À l’occasion de la journée internationale des droits de l’enfant ce 20 novembre, zoom sur la situation à Mayotte. Interviews de Baptiste Cohen, directeur d'Apprentis d'Auteuil Océan Indien et de Régine Le Men, directrice d’Apprentis d'Auteuil Mayotte.

Quelle est la situation des droits de l’enfant à Mayotte ?

Baptiste Cohen / Apprentis d'Auteuil
Baptiste Cohen / Apprentis d'Auteuil

Baptiste Cohen : Avant de répondre à cette question, il faut d’abord donner quelques éléments d’éclaircissements sur le contexte si particulier de cette île. A Mayotte, la population locale est composée d’un peuple issu de l’archipel des Comores dont l’une des îles (Mayotte), a fait le choix au fil des referendums de ne pas devenir indépendante et de rester au sein de la France. En 2011, Mayotte est devenu le 101e département de France et son cinquième département d’Outre-mer. La population initiale est d’origine comorienne, musulmane et a des habitudes de vie qui peuvent paraître éloignées de celles de la République. D’autre part, le fait d'être devenu un département de la République implique que le droit français s’applique désormais à Mayotte comme sur le reste du territoire. Il y a donc des tensions inhérentes à l’histoire de ce territoire, en plus des tensions actuelles liées aux conditions sociales et aux migrations économiques.

Quel est le contexte en matière de droits de l’enfant ?

Régine Le Men : Ce qui saute aux yeux lorsque l'on arrive à Mayotte, c'est l’extrême jeunesse de la population : 70% des habitants sont âgés de moins de 25 ans ! Il y a donc un manque criant d'établissements scolaires pour pouvoir accueillir tous ces enfants. Le nombre d’enfants non scolarisés est aussi beaucoup plus important qu’en métropole. Pour ceux qui le sont, ils se retrouvent dans les établissements parmi les plus grands de France, avec par exemple des collèges de plus de 1700 élèves ! Cela se traduit donc par des conditions de travail difficiles pour les élèves et pour les enseignants.
Baptiste Cohen :  Il faut dire également que l’école, telle que nous l’envisageons en métropole, ne signifie rien de particulier pour beaucoup de familles de Mayotte car elles-mêmes n’ont pas été scolarisées à l'école de la République. D’autre part, Mayotte doit faire face à une immigration importante venue des Comores. Les migrations sont à la fois économiques et sociales mais elles sont venues s’ajouter à des causes culturelles et historiques qui préexistaient. Car les migrations entre les quatre îles de l’archipel des Comores existaient bien avant que l’île ne devienne un département français. Les familles des Comores ne viennent donc pas uniquement à Mayotte pour bénéficier des allocations comme on l'entend trop souvent !

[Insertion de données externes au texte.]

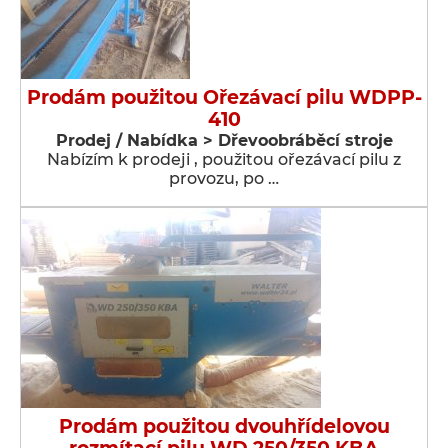
Prodám použitou Ořezávací pilu WDPP-
410
Prodej / Nabídka > Dřevoobráběcí stroje
Nabízím k prodeji , použitou ořezávací pilu z
provozu, po …
Prodám použitou dvouhřídelovou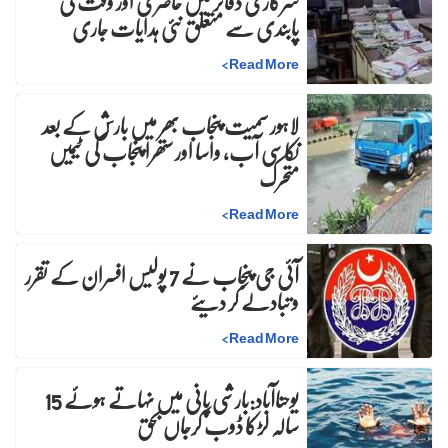
سرکاری دفاتر میں حاضری اور وقت کی
پابندی سے متعلق نئی ہدایات جاری
>
Read More
لاہور سمیت پنجاب بھر میں بارش کے بعد
نکاسی آب، واسا اور ستھرا پنجاب کی ٹیمیں
متحرک
>
Read More
آئی جی پنجاب نے 7 پولیس افسران کے تقرر
و تبادلے کر دیئے
>
Read More
یوحناآباد:بارشی پانی میں نہاتے ہوئے 15
سالہ لڑکا ڈوب کرجاں بحق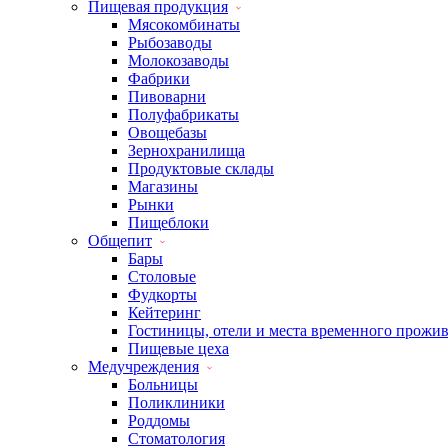
Пищевая продукция
Мясокомбинаты
Рыбозаводы
Молокозаводы
Фабрики
Пивоварни
Полуфабрикаты
Овощебазы
Зернохранилища
Продуктовые склады
Магазины
Рынки
Пищеблоки
Общепит
Бары
Столовые
Фудкорты
Кейтеринг
Гостиницы, отели и места временного прожи
Пищевые цеха
Медучреждения
Больницы
Поликлиники
Роддомы
Стоматология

Que fait Apprentis d’Auteuil à Mayotte ?

Le lycée d'enseignement adapté d'Apprentis d'Auteuil Mayotte / photo JP Pouteau
Le lycée d'enseignement adapté d'Apprentis d'Auteuil Mayotte / photo JP Pouteau

Baptiste Cohen  : Nous avons trois types d’activités. Un collège-lycée qui accueille 220 élèves de la 6e à la 3e en classes Segpa (Sections d'enseignement général et professionnel adapté) et en CAP. Ces élèves présentent un retard scolaire important. Par ailleurs, nous avons un service d'accueil pour des enfants non scolarisés âgés de 6 à 16 ans. Nous allons à la rencontre de ces enfants des rues ou de ces mineurs non accompagnés, dans les quartiers ou dans les bidonvilles grâce à des maraudes sociales. Nos éducateurs leur proposent de venir deux ou trois fois par semaine dans un centre de préscolarisation. Là-bas, ils ont accès à des préapprentissages scolaires de base pour ces enfants dont le français n'est pas la langue maternelle. Ils font ensuite des tests qui leur permettent, après plusieurs mois, d'intégrer un circuit scolaire classique. Enfin, nous faisons de la formation continue pour adultes dans le domaine de la restauration, des services à la personne et de la lutte contre l'illettrisme pour la maîtrise des savoirs de base. Nous avons aussi des formations pour les NEET, des jeunes de 16 à 25 ans, qui ne sont ni en emploi, ni en formation.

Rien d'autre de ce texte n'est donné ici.